## Data to use
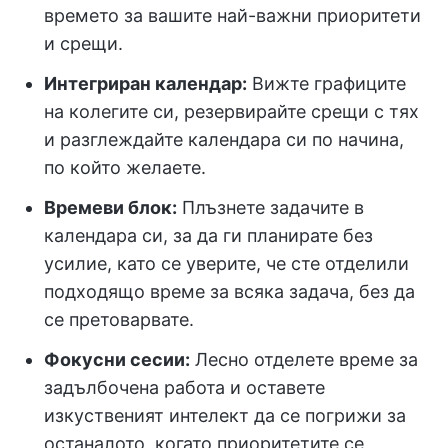
времето за вашите най-важни приоритети
и срещи.
Интегриран календар:
Вижте графиците
на колегите си, резервирайте срещи с тях
и разглеждайте календара си по начина,
по който желаете.
Времеви блок:
Плъзнете задачите в
календара си, за да ги планирате без
усилие, като се уверите, че сте отделили
подходящо време за всяка задача, без да
се претоварвате.
Фокусни сесии:
Лесно отделете време за
задълбочена работа и оставете
изкуственият интелект да се погрижи за
останалото, когато приоритетите се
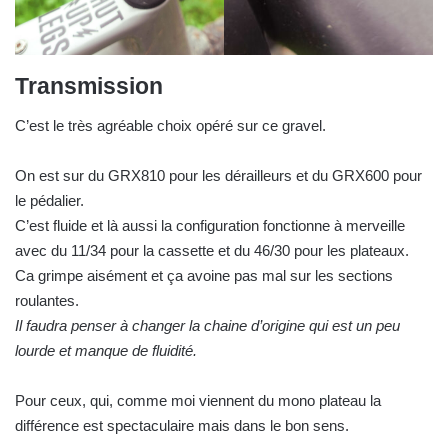
Transmission
C’est le très agréable choix opéré sur ce gravel.
On est sur du GRX810 pour les dérailleurs et du GRX600 pour
le pédalier.
C’est fluide et là aussi la configuration fonctionne à merveille
avec du 11/34 pour la cassette et du 46/30 pour les plateaux.
Ca grimpe aisément et ça avoine pas mal sur les sections
roulantes.
Il faudra penser à changer la chaine d’origine qui est un peu
lourde et manque de fluidité.
Pour ceux, qui, comme moi viennent du mono plateau la
différence est spectaculaire mais dans le bon sens.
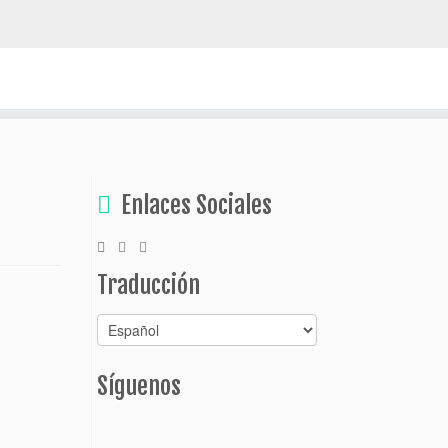
escubrir Bolivia
Enlaces Sociales
Traducción
Síguenos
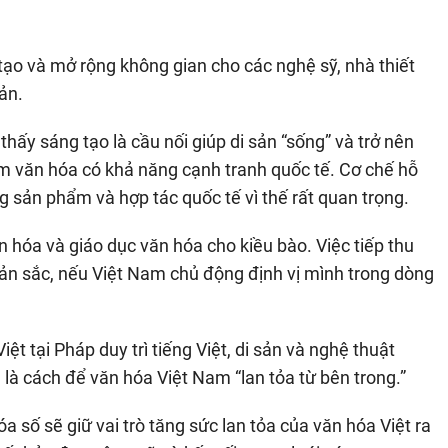
tạo và mở rộng không gian cho các nghệ sỹ, nhà thiết
ản.
ấy sáng tạo là cầu nối giúp di sản “sống” và trở nên
hẩm văn hóa có khả năng cạnh tranh quốc tế. Cơ chế hỗ
ng sản phẩm và hợp tác quốc tế vì thế rất quan trọng.
 hóa và giáo dục văn hóa cho kiều bào. Việc tiếp thu
bản sắc, nếu Việt Nam chủ động định vị mình trong dòng
t tại Pháp duy trì tiếng Việt, di sản và nghệ thuật
là cách để văn hóa Việt Nam “lan tỏa từ bên trong.”
a số sẽ giữ vai trò tăng sức lan tỏa của văn hóa Việt ra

## Exercise prompt
Everything from the line with "Ca grimpe aisément" through the last line of the listing should be retyped exactly, with both end lines kept and the pictures left out.

## Answer below
Ca grimpe aisément et ça avoine pas mal sur les sections
roulantes.
Il faudra penser à changer la chaine d’origine qui est un peu
lourde et manque de fluidité.
Pour ceux, qui, comme moi viennent du mono plateau la
différence est spectaculaire mais dans le bon sens.
escubrir Bolivia
Enlaces Sociales
Traducción
Síguenos
tạo và mở rộng không gian cho các nghệ sỹ, nhà thiết
ản.
ấy sáng tạo là cầu nối giúp di sản “sống” và trở nên
hẩm văn hóa có khả năng cạnh tranh quốc tế. Cơ chế hỗ
ng sản phẩm và hợp tác quốc tế vì thế rất quan trọng.
 hóa và giáo dục văn hóa cho kiều bào. Việc tiếp thu
bản sắc, nếu Việt Nam chủ động định vị mình trong dòng
t tại Pháp duy trì tiếng Việt, di sản và nghệ thuật
là cách để văn hóa Việt Nam “lan tỏa từ bên trong.”
a số sẽ giữ vai trò tăng sức lan tỏa của văn hóa Việt ra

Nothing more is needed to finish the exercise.